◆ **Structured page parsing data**
>>

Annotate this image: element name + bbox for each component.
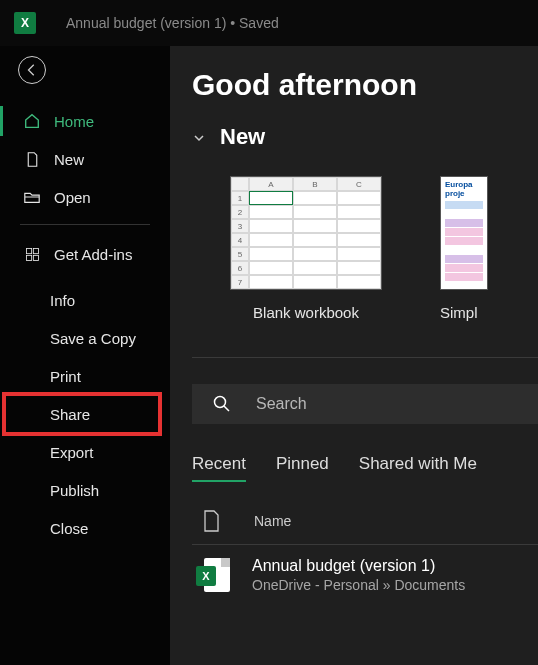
nav-export[interactable]: Export [0, 433, 170, 471]
file-icon [200, 510, 222, 532]
addins-icon [22, 244, 42, 264]
doc-title: Annual budget (version 1) • Saved [66, 15, 279, 31]
nav-label: Publish [50, 482, 99, 499]
file-list-header[interactable]: Name [192, 506, 538, 545]
nav-addins[interactable]: Get Add-ins [0, 235, 170, 273]
backstage-main: Good afternoon New A B C 1 2 3 4 5 [170, 46, 538, 665]
folder-open-icon [22, 187, 42, 207]
sidebar-divider [20, 224, 150, 225]
backstage-sidebar: Home New Open Get Add-ins Info Save [0, 46, 170, 665]
nav-publish[interactable]: Publish [0, 471, 170, 509]
col-name: Name [254, 513, 291, 529]
nav-info[interactable]: Info [0, 281, 170, 319]
back-arrow-icon [25, 63, 39, 77]
nav-home[interactable]: Home [0, 102, 170, 140]
tab-recent[interactable]: Recent [192, 454, 246, 482]
file-row[interactable]: X Annual budget (version 1) OneDrive - P… [192, 545, 538, 593]
template-label: Blank workbook [253, 304, 359, 321]
search-icon [212, 394, 232, 414]
greeting: Good afternoon [192, 68, 538, 102]
nav-label: New [54, 151, 84, 168]
nav-open[interactable]: Open [0, 178, 170, 216]
nav-share[interactable]: Share [0, 395, 170, 433]
svg-point-4 [215, 397, 226, 408]
section-divider [192, 357, 538, 358]
excel-app-icon: X [14, 12, 36, 34]
nav-label: Get Add-ins [54, 246, 132, 263]
svg-rect-1 [33, 248, 38, 253]
template-label: Simpl [440, 304, 478, 321]
recent-tabs: Recent Pinned Shared with Me [192, 454, 538, 482]
titlebar: X Annual budget (version 1) • Saved [0, 0, 538, 46]
nav-label: Export [50, 444, 93, 461]
svg-line-5 [224, 406, 229, 411]
svg-rect-0 [26, 248, 31, 253]
search-placeholder: Search [256, 395, 307, 413]
search-box[interactable]: Search [192, 384, 538, 424]
nav-label: Home [54, 113, 94, 130]
template-gallery: A B C 1 2 3 4 5 6 7 Blank workbook [192, 176, 538, 321]
tab-pinned[interactable]: Pinned [276, 454, 329, 482]
file-path: OneDrive - Personal » Documents [252, 577, 465, 593]
svg-rect-3 [33, 255, 38, 260]
nav-label: Info [50, 292, 75, 309]
nav-label: Print [50, 368, 81, 385]
tab-shared[interactable]: Shared with Me [359, 454, 477, 482]
template-thumbnail: Europa proje [440, 176, 488, 290]
template-simple[interactable]: Europa proje Simpl [440, 176, 488, 321]
chevron-down-icon [192, 131, 206, 145]
back-button[interactable] [18, 56, 46, 84]
nav-new[interactable]: New [0, 140, 170, 178]
new-file-icon [22, 149, 42, 169]
nav-label: Close [50, 520, 88, 537]
nav-label: Save a Copy [50, 330, 136, 347]
nav-close[interactable]: Close [0, 509, 170, 547]
nav-print[interactable]: Print [0, 357, 170, 395]
nav-label: Open [54, 189, 91, 206]
svg-rect-2 [26, 255, 31, 260]
nav-label: Share [50, 406, 90, 423]
home-icon [22, 111, 42, 131]
section-label: New [220, 124, 265, 150]
template-thumbnail: A B C 1 2 3 4 5 6 7 [230, 176, 382, 290]
nav-save-copy[interactable]: Save a Copy [0, 319, 170, 357]
section-new-header[interactable]: New [192, 124, 538, 150]
template-blank-workbook[interactable]: A B C 1 2 3 4 5 6 7 Blank workbook [230, 176, 382, 321]
excel-file-icon: X [196, 558, 230, 592]
file-name: Annual budget (version 1) [252, 557, 465, 575]
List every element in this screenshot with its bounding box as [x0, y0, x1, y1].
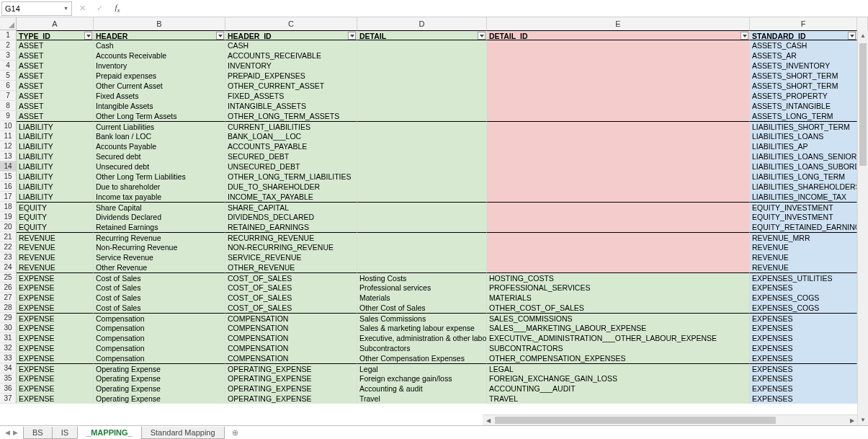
cell[interactable]: SECURED_DEBT: [225, 151, 357, 161]
filter-dropdown-icon[interactable]: [216, 32, 224, 40]
row-header[interactable]: 18: [0, 202, 17, 212]
cell[interactable]: [487, 91, 750, 101]
cell[interactable]: Operating Expense: [94, 363, 225, 373]
cell[interactable]: Foreign exchange gain/loss: [357, 373, 487, 383]
horizontal-scroll-thumb[interactable]: [495, 417, 776, 424]
cell[interactable]: REVENUE: [17, 262, 94, 272]
cell[interactable]: [357, 151, 487, 161]
cell[interactable]: EXPENSE: [17, 323, 94, 333]
cell[interactable]: [357, 131, 487, 141]
cell[interactable]: EQUITY: [17, 202, 94, 212]
scroll-right-icon[interactable]: ▶: [846, 415, 857, 425]
cell[interactable]: EXPENSE: [17, 303, 94, 313]
cell[interactable]: BANK_LOAN___LOC: [225, 131, 357, 141]
cell[interactable]: DIVIDENDS_DECLARED: [225, 212, 357, 222]
cell[interactable]: Intangible Assets: [94, 101, 225, 111]
cell[interactable]: Other Long Term Assets: [94, 111, 225, 121]
row-header[interactable]: 21: [0, 232, 17, 242]
cell[interactable]: Accounts Payable: [94, 141, 225, 151]
cell[interactable]: LIABILITY: [17, 192, 94, 202]
grid[interactable]: 1TYPE_IDHEADERHEADER_IDDETAILDETAIL_IDST…: [0, 30, 868, 426]
cell[interactable]: PROFESSIONAL_SERVICES: [487, 283, 750, 293]
cell[interactable]: LIABILITIES_LOANS_SUBORDINATED: [750, 161, 857, 172]
cell[interactable]: COMPENSATION: [225, 353, 357, 363]
cell[interactable]: FIXED_ASSETS: [225, 91, 357, 101]
horizontal-scrollbar[interactable]: ◀ ▶: [483, 414, 857, 425]
row-header[interactable]: 29: [0, 313, 17, 323]
cell[interactable]: EXPENSE: [17, 343, 94, 353]
cell[interactable]: [487, 101, 750, 111]
cell[interactable]: EXPENSES: [750, 394, 857, 404]
cell[interactable]: Inventory: [94, 61, 225, 71]
fx-icon[interactable]: fx: [108, 1, 125, 16]
cell[interactable]: ASSETS_INTANGIBLE: [750, 101, 857, 111]
row-header[interactable]: 36: [0, 383, 17, 394]
cell[interactable]: SUBCONTRACTORS: [487, 343, 750, 353]
vertical-scroll-thumb[interactable]: [859, 43, 867, 166]
tab-nav-prev-icon[interactable]: ◀: [4, 429, 11, 436]
cell[interactable]: EXPENSE: [17, 353, 94, 363]
cell[interactable]: COMPENSATION: [225, 343, 357, 353]
cell[interactable]: NON-RECURRING_REVENUE: [225, 242, 357, 252]
row-header[interactable]: 35: [0, 373, 17, 383]
cell[interactable]: EXPENSES_COGS: [750, 303, 857, 313]
filter-dropdown-icon[interactable]: [848, 32, 856, 40]
cell[interactable]: EXPENSE: [17, 383, 94, 394]
cell[interactable]: LIABILITIES_INCOME_TAX: [750, 192, 857, 202]
header-cell-type_id[interactable]: TYPE_ID: [17, 30, 94, 40]
cell[interactable]: REVENUE: [17, 242, 94, 252]
cell[interactable]: Other Compensation Expenses: [357, 353, 487, 363]
cell[interactable]: [357, 121, 487, 131]
cell[interactable]: [487, 182, 750, 192]
cell[interactable]: [357, 50, 487, 61]
cell[interactable]: Compensation: [94, 343, 225, 353]
row-header[interactable]: 3: [0, 50, 17, 61]
cell[interactable]: ASSETS_LONG_TERM: [750, 111, 857, 121]
cell[interactable]: [357, 202, 487, 212]
cell[interactable]: [487, 192, 750, 202]
row-header[interactable]: 30: [0, 323, 17, 333]
cell[interactable]: ASSETS_CASH: [750, 40, 857, 50]
cell[interactable]: Sales & marketing labour expense: [357, 323, 487, 333]
cell[interactable]: Share Capital: [94, 202, 225, 212]
cell[interactable]: [357, 91, 487, 101]
cell[interactable]: EXPENSE: [17, 313, 94, 323]
add-sheet-button[interactable]: ⊕: [228, 428, 243, 438]
cell[interactable]: HOSTING_COSTS: [487, 272, 750, 283]
row-header[interactable]: 7: [0, 91, 17, 101]
cell[interactable]: Accounts Receivable: [94, 50, 225, 61]
cell[interactable]: LIABILITIES_LOANS: [750, 131, 857, 141]
row-header[interactable]: 15: [0, 172, 17, 182]
cell[interactable]: COMPENSATION: [225, 313, 357, 323]
cell[interactable]: Unsecured debt: [94, 161, 225, 172]
cell[interactable]: [357, 232, 487, 242]
cell[interactable]: [357, 252, 487, 262]
cell[interactable]: OPERATING_EXPENSE: [225, 363, 357, 373]
cell[interactable]: Operating Expense: [94, 373, 225, 383]
cell[interactable]: EXPENSE: [17, 333, 94, 343]
cell[interactable]: COMPENSATION: [225, 333, 357, 343]
cell[interactable]: Subcontractors: [357, 343, 487, 353]
cell[interactable]: COST_OF_SALES: [225, 272, 357, 283]
row-header[interactable]: 33: [0, 353, 17, 363]
cell[interactable]: Materials: [357, 293, 487, 303]
cell[interactable]: Retained Earnings: [94, 222, 225, 232]
cell[interactable]: RECURRING_REVENUE: [225, 232, 357, 242]
row-header[interactable]: 6: [0, 81, 17, 91]
cell[interactable]: Legal: [357, 363, 487, 373]
row-header[interactable]: 28: [0, 303, 17, 313]
cell[interactable]: Accounting & audit: [357, 383, 487, 394]
cell[interactable]: EXPENSES: [750, 343, 857, 353]
cell[interactable]: COST_OF_SALES: [225, 283, 357, 293]
header-cell-header[interactable]: HEADER: [94, 30, 225, 40]
cell[interactable]: [487, 141, 750, 151]
row-header[interactable]: 24: [0, 262, 17, 272]
cell[interactable]: LIABILITIES_LONG_TERM: [750, 172, 857, 182]
row-header[interactable]: 10: [0, 121, 17, 131]
cell[interactable]: LIABILITY: [17, 151, 94, 161]
cell[interactable]: EXPENSES: [750, 383, 857, 394]
cell[interactable]: Compensation: [94, 353, 225, 363]
cell[interactable]: Sales Commissions: [357, 313, 487, 323]
cell[interactable]: COST_OF_SALES: [225, 293, 357, 303]
cell[interactable]: OTHER_LONG_TERM_LIABILITIES: [225, 172, 357, 182]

<<

◆ **About this exercise**
Where a line of the data contains "thumbnail", include it in the tally, and answer with the tally alone.

◆ **Exercise answer**
2